Aujourd’hui, Kilian mène une existence paisible aux côtés de Rosine et de leurs enfants. Rosine, décoratrice d’intérieur talentueuse, voit sa carrière s’envoler, tandis que Kilian s’épanouit pleinement en tant que professeur. Leurs enfants grandissent entourés d’amour et de bienveillance, loin des tensions familiales qui, autrefois, pesaient sur eux. Camélia, leur fille studieuse, à peine rentrée de l'école, se met immédiatement à faire ses devoirs sans qu'on ait besoin de lui rappeler, tandis qu’Ayden, son petit frère plein d’énergie, la suit partout avec enthousiasme. Camélia invente toujours de nouvelles histoires pour amuser Ayden, et leur complicité illumine la maison.
Kilian sait qu’il a fait le bon choix en construisant son propre bonheur, à sa façon. Mais parfois, une pensée persistante s’immisce dans son esprit. Sa mère a-t-elle changé ? Regrette-t-elle leur éloignement autant que lui ? Par fierté, il n’ose pas faire le premier pas, et il doute que Louise le fasse. Mais si elle venait à frapper à sa porte un jour… serait-il prêt à lui ouvrir ?
Semaine 2
semaine 1
Son départ avait été un choc, surtout pour son frère jumeau, Kilian, qui avait été le plus affecté par cette séparation. Mais avec le recul, Romain comprenait que cette période n’avait été qu’une crise passagère, une rébellion comme tant d’autres, amplifiée par les tourments de l’adolescence. Le temps et la distance lui avaient apporté une nouvelle perspective. S’il n’avait pas toujours été d’accord avec sa mère, il voyait désormais les choses avec plus de maturité.

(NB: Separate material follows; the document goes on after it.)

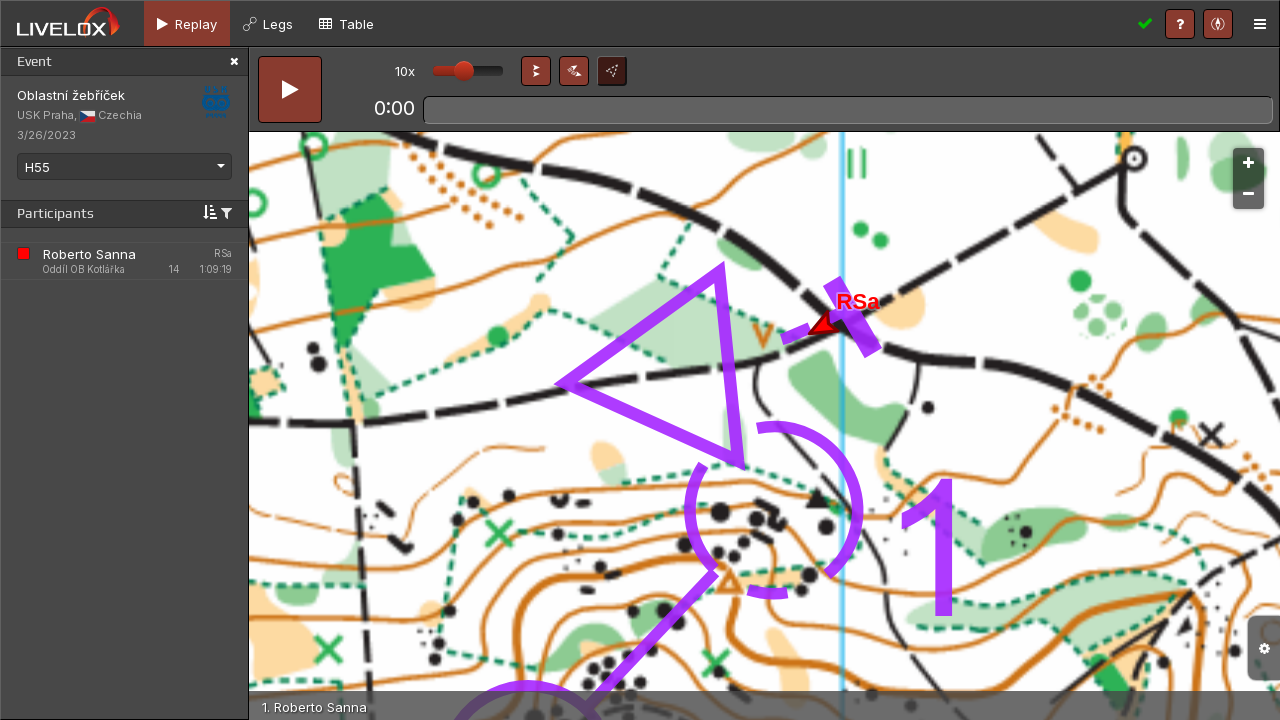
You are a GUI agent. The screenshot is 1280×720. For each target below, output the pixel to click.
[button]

C’est à cette époque qu’il rencontra Laure. Avec elle, il avait trouvé un équilibre, un amour sincère qui l’aidait à avancer sans ressasser le passé. Ensemble, ils poursuivirent leurs études, trouvèrent leur voie et décidèrent de poser leurs valises à Brindleton Bay. La ville côtière leur offrait tout ce dont ils avaient besoin : du calme, un cadre chaleureux et surtout, l’espace nécessaire pour bâtir leur propre famille.
Au fil des années, leur foyer grandit, tout comme leur maison qu’ils agrandirent au gré des naissances. Leur aînée, Alix, était désormais aux portes de l’adolescence, tandis que Lou, encore enfant, et Neige, qui venait tout juste de quitter l'âge des tout-petits, apportaient une douce animation au sein du foyer. Romain et Laure avaient construit un équilibre solide, une vie où le dialogue et la bienveillance remplaçaient les conflits de son passé.
Contrairement à ce qu’il pensait en quittant la maison, Romain n’éprouvait plus de rancœur envers Louise. Il savait désormais que leurs disputes d’autrefois n’étaient que les frictions naturelles entre une mère et son fils en pleine quête d’indépendance. Aujourd’hui, il n’avait plus besoin de fuir quoi que ce soit. Il avait sa propre famille, ses propres valeurs, et même s’il n’était pas particulièrement proche de Louise, il ne ressentait plus d’animosité. Après tout, le passé appartenait au passé, et lui, il avait choisi d’aller de l’avant.